On two fronts, wealth management faces significant distributions: digital change, and customer experience. Understanding client demographics and expectations is critical to succeeding in these turbulent times.

The global capital market is facing a new climate that is regulated by economic blow, inflation, recession, and rapid advancement in technology that has changed the wealth management industry. This has affected the way wealth management company strategize, invest, and operate. The wealth management industry is in the middle of a new period, where new generations of retail investors are entering. The financial advisors of wealth management companies and investor retailers both play co-related roles in the capital market ecosystem. Every year, new-age investors are increasing in number, they have many specialized investment needs. Retail investors are going through different phases of life, including housing investment, funding a child’s education, and planning retirement. Financial advisors should design a wealth management portfolio that focuses on serving investors’ interest in a better way, something that strengthens their present and support their future. Today many people are proactively making intelligent investment choices, however, there is a huge share of the population yet to participate in the capital market but they lack knowledge of best practices and are in dire need of targeted advice. On receiving more personalized investment guidance, around 34% of retail investors in the world would be more confident in their financial choices. All the factors are very challenging for the wealth management industry but also give them an area to nurture a safe and reliable investing ecosystem.

What is Wealth Management

Wealth management is the process of consulting individuals, families, or companies for managing their assets and investments to burgeon their wealth and achieve specific financial goals. The approach of wealth management includes investment advisory services, financial planning, and other financial strategies to preserve or grow wealth over the long term. However, over the last few years, there has been a major overhaul in wealth management and it has become necessary for financial advisors to adopt and tweak their business around this change.

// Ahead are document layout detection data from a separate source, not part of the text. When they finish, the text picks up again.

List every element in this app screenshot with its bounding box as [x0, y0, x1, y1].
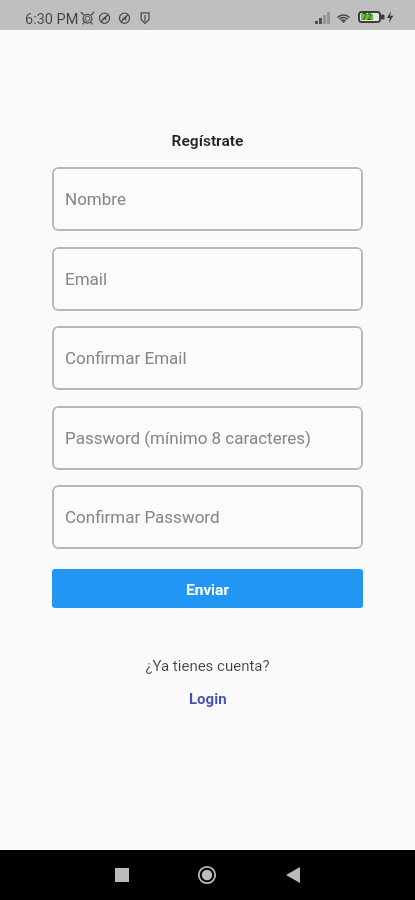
button[interactable]: Login — [181, 686, 235, 712]
staticText: Confirmar Password — [65, 507, 220, 527]
staticText: ¿Ya tienes cuenta? — [0, 657, 415, 675]
button[interactable]: Nombre — [52, 167, 363, 231]
button[interactable]: Back — [269, 851, 317, 899]
staticText: 6:30 PM — [25, 11, 79, 28]
staticText: Regístrate — [0, 132, 415, 150]
staticText: Login — [189, 690, 227, 708]
staticText: Enviar — [186, 581, 229, 599]
button[interactable]: Home — [183, 851, 231, 899]
button[interactable]: Email — [52, 247, 363, 311]
button[interactable]: Recent apps — [98, 851, 146, 899]
staticText: Confirmar Email — [65, 348, 187, 368]
staticText: Nombre — [65, 189, 126, 209]
staticText: Email — [65, 269, 108, 289]
button[interactable]: Confirmar Password — [52, 485, 363, 549]
button[interactable]: Enviar — [52, 569, 363, 608]
button[interactable]: Password (mínimo 8 caracteres) — [52, 406, 363, 470]
button[interactable]: Confirmar Email — [52, 326, 363, 390]
staticText: Password (mínimo 8 caracteres) — [65, 428, 311, 448]
staticText: 72 — [362, 12, 372, 22]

Factors Influencing the Patterns of wealth management

  • New Generation Investors- The new generation investors include Gen Z and also baby boomers following the path of young peers. These new retail investors have different needs, thinking patterns, and expectations. They demand new ways to communicate with their investors and stay in touch with them. The new generation does not want to be part of a fixed segment instead they establish themselves as unique individuals with specific preferences and objectives. Few of the prime demands of new-generation investors from wealth management companies are a priority to their uniqueness, multiple advisor’s opinions, first-class investors, and digital and personal interaction.
  • AI & ML Integration- Technology has certainly transformed the nature and delivery of financial assistance. More and more companies have started to implement the use of artificial intelligence and machine learning. Around 62% of investors working at wealth management firms all across the world expected to raise their expenditure on emerging technologies over the next year. The technology integration has enabled the fusion of science and human and presented the robo advisory in the industry.
  • Democratization of Financial Advisors- The aftermath of the financial crisis's low yield environment has led to higher anticipation among retail investors to get access to high-return asset classes and strategies as richer, institutional investors. In the last five years, several start-up firms have joined the market to cater to this demand for income and access to exceptional investing solutions that were previously only available to commercial or rich clients.
  • New Competition- The wealth management industry is facing fierce competition from merging new firms, new investment schemes from retail banks, and new business patterns. For instance, the collaboration of private banks with brokerage firms has broadened the spectrum of banking and lending capabilities. On the other hand, digitally aided finance startups, affluent asset managers becoming retail investors, and a growing range of financial advisers with Independent Registered Investment Advisors (RIAs) are gaining huge traction.
  • Ageing Advisors- With the change of asset owners, the advisors are also changing. Many employees of wealth management companies are reaching their retirement age and thus new advisors are entering the market. They come with new business patterns and fresh advice, which significantly impact the sector. To sustain present service levels, the WM industry in the United States is projected to recruit and educate roughly new 240,000 advisors.
  • New Investment Environment- In a time of inflation followed by the recession has emerged a need different investment approach. The investment environment has to re-calibrate the new means for getting profitable returns, as it includes our very own old gold, defensive stocks, bonds, and cash.
  • Data Analytics- Everyday world generates a huge amount of data, earlier this data was discarded but recently the world has realized the importance of big data. The new clientele has pushed firms to use structured and unstructured data to make better investment decisions. Moreover, the use of generated data can also help in finding irregular patterns and provide cyber security. While the majority of WM organizations currently rely on very rudimentary analytics based on MIS and review systems to give crucial business insights. Moreover, many are now investing in developing more powerful analytics and data management solutions. Big data are used by companies for different types of analytics, such as algorithmic, predictive, descriptive, and reporting & MIS.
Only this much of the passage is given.